Free AI from NVIDIA: How the Giant Gives Away Models for Free but Earns the Most
On June 4, 2026, NVIDIA released Nemotron 3 Ultra, its largest open AI model in the Nemotron 3 lineup. The model weights, training data, and training methodologies were released to the public under a permissive license. This is not just another release; it is a strategic move that changes the rules of the game in the generative AI market.
Architecture of the Future: A Hybrid That Works Faster and Cheaper
Nemotron 3 Ultra is not a "scaled-up transformer." It is based on a hybrid architecture combining Mamba-2 layers, attention mechanisms, and a latent mixture of experts (Latent MoE). The Mamba-2 layers process long texts quickly and efficiently: their costs grow linearly, not exponentially like standard attention. The attention layers accurately retain large volumes of text in memory. And Latent MoE compresses data before passing it to the experts, forcing each to work narrowly and precisely without unnecessary computations.

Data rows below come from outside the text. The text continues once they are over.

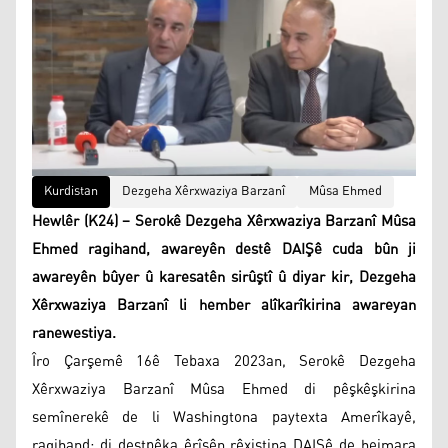
Kurdistan
Dezgeha Xêrxwaziya Barzanî
Mûsa Ehmed
Hewlêr (K24) – Serokê Dezgeha Xêrxwaziya Barzanî Mûsa
Ehmed ragihand, awareyên destê DAIŞê cuda bûn ji
awareyên bûyer û karesatên sirûştî û diyar kir, Dezgeha
Xêrxwaziya Barzanî li hember alîkarîkirina awareyan
ranewestiya.
Îro Çarşemê 16ê Tebaxa 2023an, Serokê Dezgeha
Xêrxwaziya Barzanî Mûsa Ehmed di pêşkêşkirina
semînerekê de li Washingtona paytexta Amerîkayê,
ragihand; di destpêka êrîşên rêxistina DAIŞê de hejmara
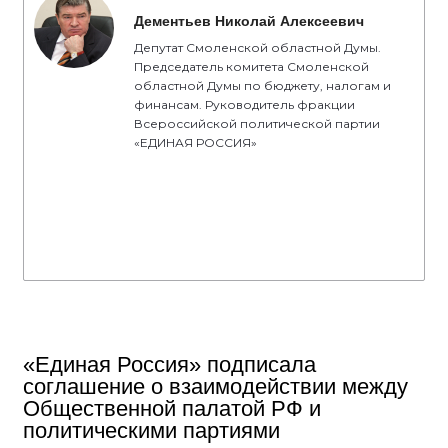
Дементьев Николай Алексеевич
Депутат Смоленской областной Думы.
Председатель комитета Смоленской
областной Думы по бюджету, налогам и
финансам. Руководитель фракции
Всероссийской политической партии
«ЕДИНАЯ РОССИЯ»
«Единая Россия» подписала
соглашение о взаимодействии между
Общественной палатой РФ и
политическими партиями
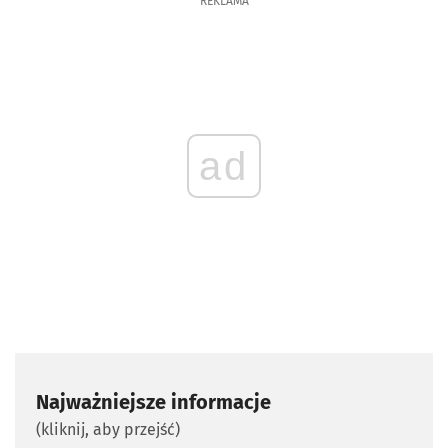
REKLAMA
ad
Najważniejsze informacje
(kliknij, aby przejść)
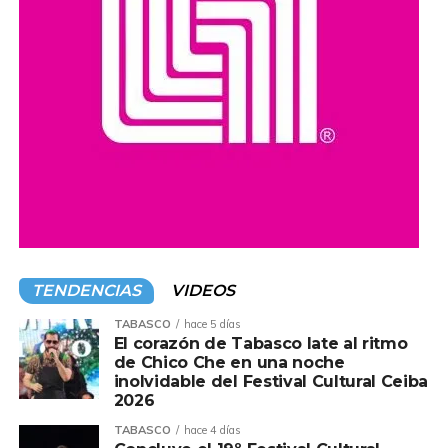
comunidades en todo el estado.
Compartir en:
TENDENCIAS
VIDEOS
TABASCO
hace 5 días
El corazón de Tabasco late al ritmo
de Chico Che en una noche
inolvidable del Festival Cultural Ceiba
2026
TABASCO
hace 4 días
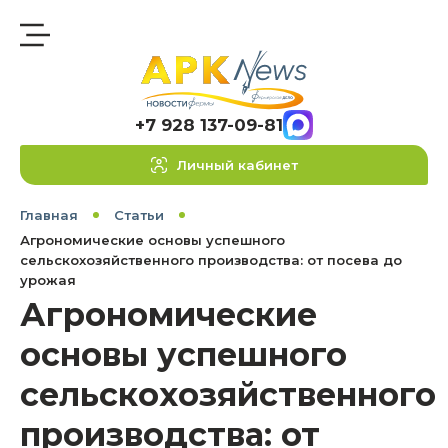
+7 928 137-09-81
Личный кабинет
Главная
Статьи
Агрономические основы успешного
сельскохозяйственного производства: от посева до
урожая
Агрономические
основы успешного
сельскохозяйственного
производства: от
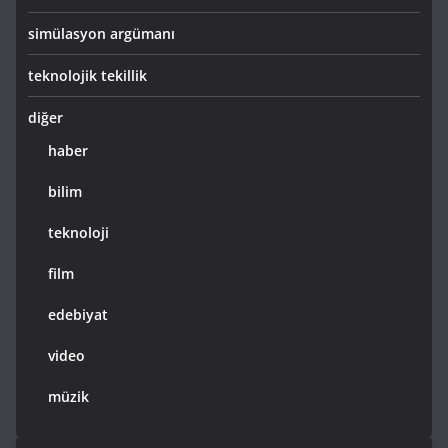
simülasyon argümanı
teknolojik tekillik
diğer
haber
bilim
teknoloji
film
edebiyat
video
müzik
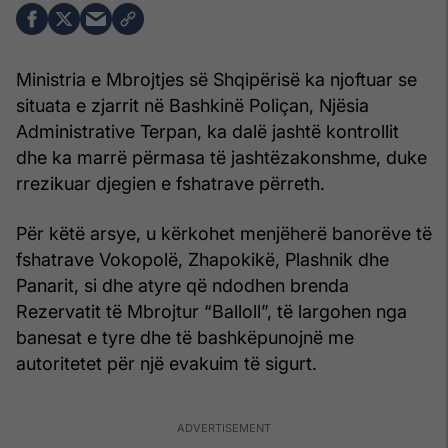
Ministria e Mbrojtjes së Shqipërisë ka njoftuar se
situata e zjarrit në Bashkinë Poliçan, Njësia
Administrative Terpan, ka dalë jashtë kontrollit
dhe ka marrë përmasa të jashtëzakonshme, duke
rrezikuar djegien e fshatrave përreth.
Për këtë arsye, u kërkohet menjëherë banorëve të
fshatrave Vokopolë, Zhapokikë, Plashnik dhe
Panarit, si dhe atyre që ndodhen brenda
Rezervatit të Mbrojtur “Balloll”, të largohen nga
banesat e tyre dhe të bashkëpunojnë me
autoritetet për një evakuim të sigurt.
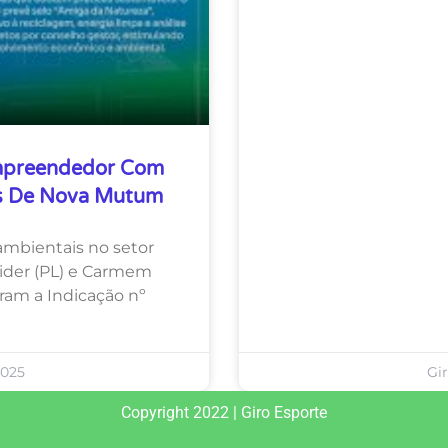
mpreendedor Com
as De Nova Mutum
mbientais no setor
eider (PL) e Carmem
am a Indicação nº
2025
Gi
Copyright 2022 | Giro Esporte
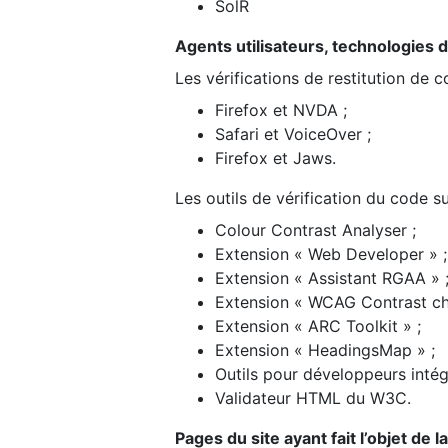
SolR
Agents utilisateurs, technologies d’a
Les vérifications de restitution de 
Firefox et NVDA ;
Safari et VoiceOver ;
Firefox et Jaws.
Les outils de vérification du code su
Colour Contrast Analyser ;
Extension « Web Developer » ;
Extension « Assistant RGAA » 
Extension « WCAG Contrast ch
Extension « ARC Toolkit » ;
Extension « HeadingsMap » ;
Outils pour développeurs intég
Validateur HTML du W3C.
Pages du site ayant fait l’objet de 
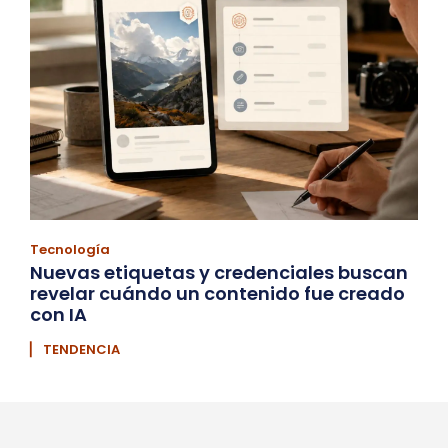
Tecnología
Nuevas etiquetas y credenciales buscan
revelar cuándo un contenido fue creado
con IA
▏ TENDENCIA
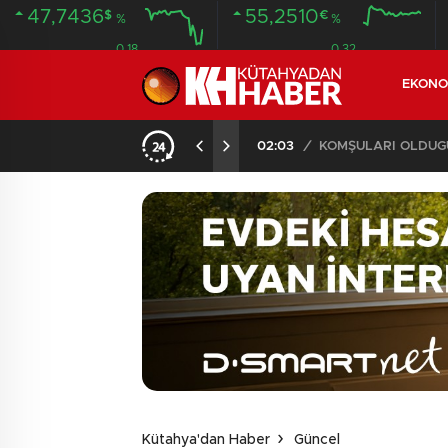
47,7436
55,2510
$
€
%
%
0.18
0.32
EKONO
İLDE 104 GÖZALTI
02:03
/
Kütahya'dan Haber
Güncel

The model has approximately 550 billion parameters in total, but only about 55 billion are activated for processing each token. This allows it to think like a massive system while behaving like a much more compact one in terms of cost. Combined with a context window of 1 million tokens and a speed exceeding 300 tokens per second, this results in five to six times greater throughput and roughly 30% lower task costs.
NVIDIA's Strategy: Give Away Models to Sell Hardware
The main value of the release lies not in the model itself, but in the ecosystem NVIDIA is building around its hardware. The logic is simple: anyone running Nemotron is almost certainly doing so on NVIDIA graphics cards, fine-tuning it with its software tools, and deploying it on its software. Openness here is not charity, but a way to steer developers back toward purchasing the company's hardware.
NVIDIA can afford this because its financial capabilities are incomparable to the model's costs. With a market capitalization exceeding $5 trillion, training Nemotron 3 Ultra, which likely cost hundreds of millions of dollars, is almost a negligible expense for the company. Graphics card sales more than cover the research, so NVIDIA can give away the model for free and still earn more than closed competitors charge for paid access.
The political context adds further weight to the release. An open American model can be inspected, modified, and run on one's own servers—making it attractive for countries building independent national AI, from Europe to Southeast Asia. Such a model cannot be remotely disabled, and this is especially valuable amid recent restrictions surrounding closed models.
Where the Model Falls Short and What Lies Ahead
Despite its advantages, Nemotron 3 Ultra is not the smartest model on the market. In the independent Artificial Analysis Intelligence Index ranking, it scored 48 points—the best result among open US models, but globally it lags behind leaders like Kimi K2.6 (54 points) and DeepSeek. According to analysts, open models trail closed ones by three to seven months.
But in my view, this gap matters less and less if an open model is simply sufficient for real-world tasks. A bank deploying Nemotron 3 Ultra to process loans on its own servers doesn't need flagship-level intelligence—it needs a model that can be fine-tuned on proprietary data, kept within its secure perimeter, and not expose confidential information to outsiders.
NVIDIA's bet on efficiency rather than benchmark records may prove more farsighted. With mass AI adoption, the cost of running a model takes center stage, and one that is nearly as smart but five times cheaper wins in real-world deployment. Analysts expect the open ecosystem to only strengthen: NVIDIA has the resources, motivation, and distribution channels to release increasingly powerful open models faster than any other company.
My expert opinion: This move by NVIDIA is a brilliant example of how dominance in hardware allows dictating terms in the software market. Competitors betting on closed APIs risk being left behind when the majority of corporate clients shift to cheap, controllable open solutions.